A Mostra nasceu como uma resposta ao momento delicado vivido pelos humoristas nos últimos anos: "O humor no Ceará passa por uma fase difícil. Muitas casas deixaram de abrir espaço para os shows de comédia, muitos artistas acabaram ficando sem trabalho", observa.

"Cabe a nós, que já estamos no mercado, abrir caminhos e acolher esses novos humoristas que surgem muitas vezes na internet mas que não têm vivência de palco".

Com o humor de personagem em retração e o stand-up ganhando força, há uma preocupação com o desaparecimento de um traço identitário da comédia cearense. Luciano relembra a forma como humoristas da sua geração se formaram.

"Comprávamos livros de piadas em banca de revistas e ali íamos criando os nossos textos. A nossa formação foi empírica, mas bem embasada em estudos e leituras".

Apesar das dificuldades, Luciano segue criando espaços. No projeto Quinta do Riso, realizado no Teatro Chico Anysio com apoio do Sesc, ele convida comunidades da periferia de Fortaleza para assistir aos shows. "É uma maneira de democratizar e descentralizar o humor".

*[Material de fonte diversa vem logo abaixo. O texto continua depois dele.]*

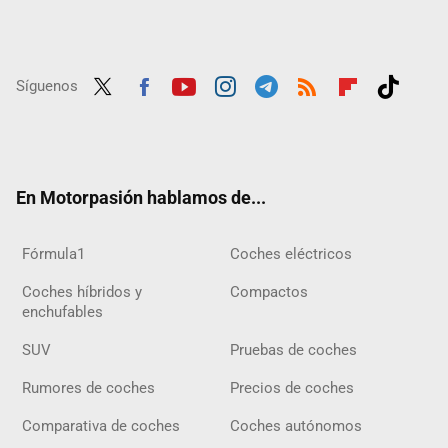
Síguenos
Twit
Fac
Yout
Inst
Tele
RSS
Flip
Tikt
ter
ebo
ube
agra
gra
boar
ok
ok
m
m
d
En Motorpasión hablamos de...
Fórmula1
Coches eléctricos
Coches híbridos y
Compactos
enchufables
SUV
Pruebas de coches
Rumores de coches
Precios de coches
Comparativa de coches
Coches autónomos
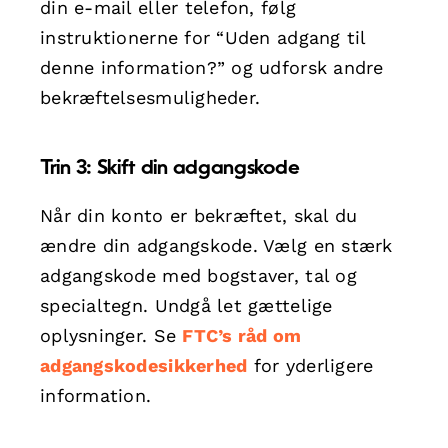
din e-mail eller telefon, følg
instruktionerne for “Uden adgang til
denne information?” og udforsk andre
bekræftelsesmuligheder.
Trin 3: Skift din adgangskode
Når din konto er bekræftet, skal du
ændre din adgangskode. Vælg en stærk
adgangskode med bogstaver, tal og
specialtegn. Undgå let gættelige
oplysninger. Se
FTC’s råd om
adgangskodesikkerhed
for yderligere
information.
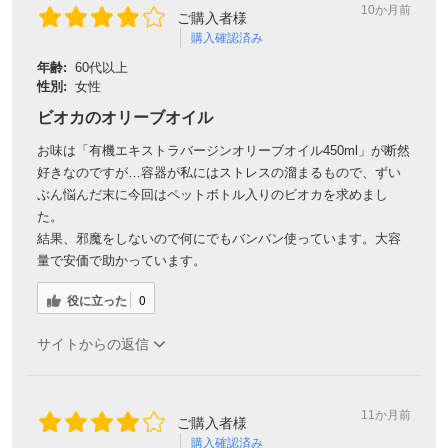
10か月前
ご購入者様
購入確認済み
年齢:
60代以上
性別:
女性
ビオカのオリーブオイル
お味は「有機エキストラバージンオリーブオイル450ml」が断然
好きなのですが…容器が私にはストレスの溜まるもので、ずい
ぶん悩んだ末に今回はペットボトル入りのビオカを求めまし
た。
結果、邪魔をしないので何にでもバンバン使っています。大容
量で安価で助かっています。
役に立った
0
サイトからの返信
11か月前
ご購入者様
購入確認済み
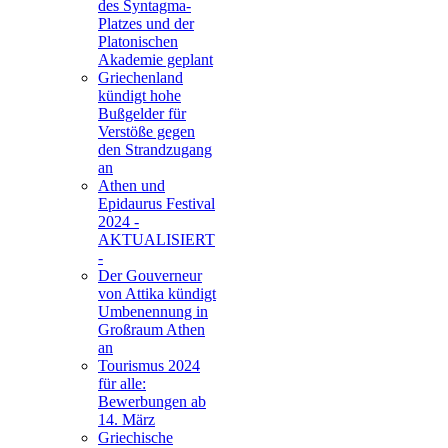
des Syntagma-
Platzes und der
Platonischen
Akademie geplant
Griechenland
kündigt hohe
Bußgelder für
Verstöße gegen
den Strandzugang
an
Athen und
Epidaurus Festival
2024 -
AKTUALISIERT
-
Der Gouverneur
von Attika kündigt
Umbenennung in
Großraum Athen
an
Tourismus 2024
für alle:
Bewerbungen ab
14. März
Griechische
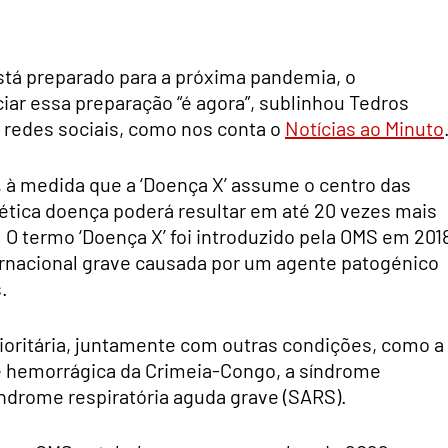
stá preparado para a próxima pandemia, o
ar essa preparação “é agora”, sublinhou Tedros
redes sociais, como nos conta o
Notícias ao Minuto
s, à medida que a ‘Doença X’ assume o centro das
ética doença poderá resultar em até 20 vezes mais
O termo ‘Doença X’ foi introduzido pela OMS em 201
ernacional grave causada por um agente patogénico
.
ioritária, juntamente com outras condições, como a
ebre hemorrágica da Crimeia-Congo, a síndrome
índrome respiratória aguda grave (SARS).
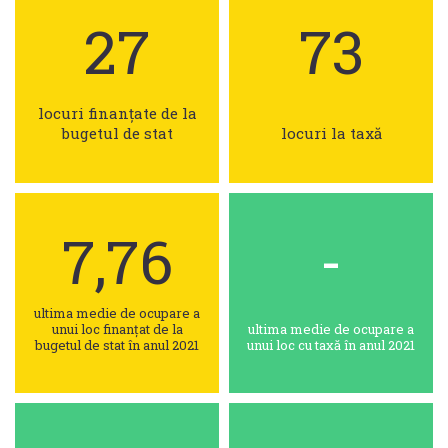
27
73
locuri finanțate de la
bugetul de stat
locuri la taxă
7,76
-
ultima medie de ocupare a
unui loc finanțat de la
ultima medie de ocupare a
bugetul de stat în anul 2021
unui loc cu taxă în anul 2021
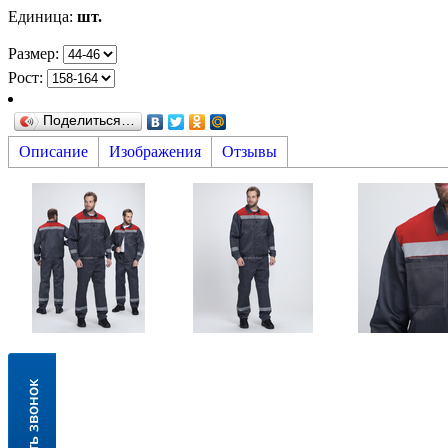
Единица
:
шт.
Размер:
Рост:
Поделиться…
Описание
Изображения
Отзывы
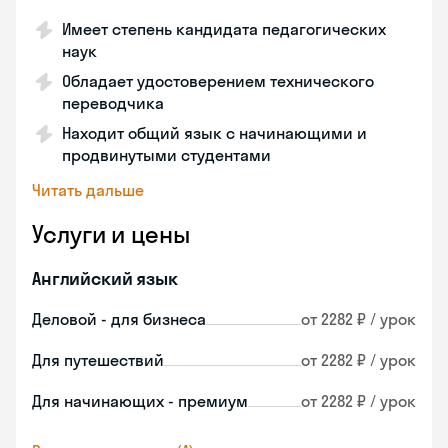
Имеет степень кандидата педагогических
наук
Обладает удостоверением технического
переводчика
Находит общий язык с начинающими и
продвинутыми студентами
Читать дальше
Услуги и цены
Английский язык
Деловой - для бизнеса
от 2282 ₽ / урок
Для путешествий
от 2282 ₽ / урок
Для начинающих - премиум
от 2282 ₽ / урок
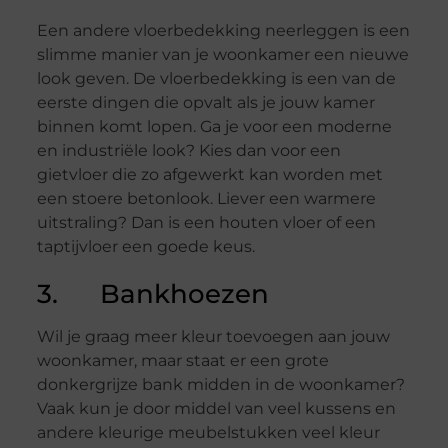
Een andere vloerbedekking neerleggen is een
slimme manier van je woonkamer een nieuwe
look geven. De vloerbedekking is een van de
eerste dingen die opvalt als je jouw kamer
binnen komt lopen. Ga je voor een moderne
en industriële look? Kies dan voor een
gietvloer die zo afgewerkt kan worden met
een stoere betonlook. Liever een warmere
uitstraling? Dan is een houten vloer of een
taptijvloer een goede keus.
3. Bankhoezen
Wil je graag meer kleur toevoegen aan jouw
woonkamer, maar staat er een grote
donkergrijze bank midden in de woonkamer?
Vaak kun je door middel van veel kussens en
andere kleurige meubelstukken veel kleur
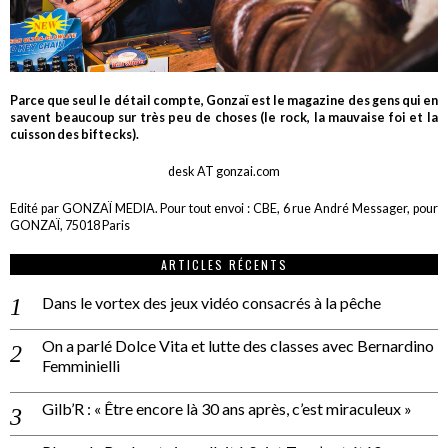
Parce que seul le détail compte, Gonzaï est le magazine des gens qui en
savent beaucoup sur très peu de choses (le rock, la mauvaise foi et la
cuisson des biftecks).
desk AT gonzai.com
Edité par GONZAÏ MEDIA. Pour tout envoi : CBE, 6 rue André Messager, pour
GONZAÏ, 75018 Paris
ARTICLES RÉCENTS
Dans le vortex des jeux vidéo consacrés à la pêche
On a parlé Dolce Vita et lutte des classes avec Bernardino
Femminielli
Gilb’R : « Être encore là 30 ans après, c’est miraculeux »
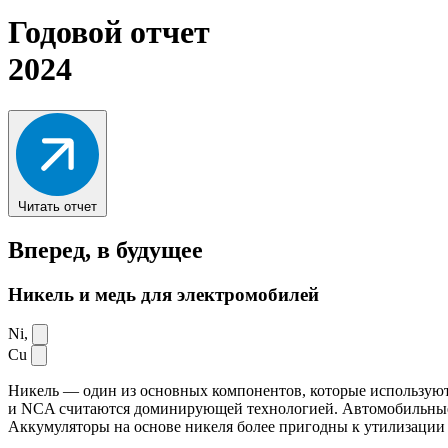
Годовой отчет
2024
Читать отчет
Вперед,
в будущее
Никель и медь для электромобилей
Ni,
Cu
Никель — один из основных компонентов, которые используют
и NCA считаются доминирующей технологией. Автомобильные ак
Аккумуляторы на основе никеля более пригодны к утилизации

Em tempos de redes sociais, o humor se torna mais acessível, mas também mais cobrado. Luciano observa: "O artista tem que ter sensibilidade para reconhecer sua plateia e saber até onde pode chegar com as piadas. O exagero hoje já não se faz mais necessário dentro do humor".

Ao mesmo tempo, ele afirma que o humor precisa seguir provocador. "A arte de rir tem que ser transgressora e transformadora. Tem que incomodar e acolher".

Fortaleza, CE, BR 21.03.25 Na foto: Max Petterson participa do programa Pause com Clovis Holanda  (Fco Fontenele/O POVO)
Fortaleza, CE, BR 21.03.25 Na foto: Max Petterson participa do programa Pause com Clovis Holanda (Fco Fontenele/O POVO)

O novo sempre vem

"Como já dizia Belchior, o novo sempre vem." A frase, repetida em entrevistas por Valéria Vitoriano e Luciano Lopes, é síntese de um movimento que anima hoje o humor cearense.

Nomes históricos se abrem à mudança. Novos artistas tomam os palcos e as redes. Entre tradição, experimentação e crítica, emerge uma cena que ainda se orgulha do passado, mas já entendeu que não há como voltar no tempo — nem mesmo em busca da próxima risada.

Para Valéria, intérprete da icônica Rossicléa, o que sempre vai fazer rir é o humor espontâneo — com ou sem personagem. Mas é preciso acompanhar a mudança de linguagem e de sensibilidade.

Luciano Lopes, criador da personagem Luana do Crato, compartilha da mesma perspectiva. Ele não apenas percebe as mudanças, como tenta influenciá-las a fim de democratizar e descentralizar o humor.

No centro dessa renovação está também uma cena que nasceu dentro da internet, como é o caso de Matteus Batista, morador do Jangurussu.

O riso, nesse caso, virou ferramenta de leveza num cotidiano de dor — e de provocação diante de um sistema que marginaliza corpos e existências.

João entende que "nunca vai existir um consenso para o limite do humor, pois humor é contexto, é subjetivo". Matteus é direto: "Aquele humor que machuca nunca pode ser chamado de humor."

E Luciano é categórico: "O mundo mudou. E o humor não pode se recusar a mudar. Atacar minorias com piadas misóginas, homofóbicas, capacitistas… isso hoje já não cabe. Aliás, nunca coube".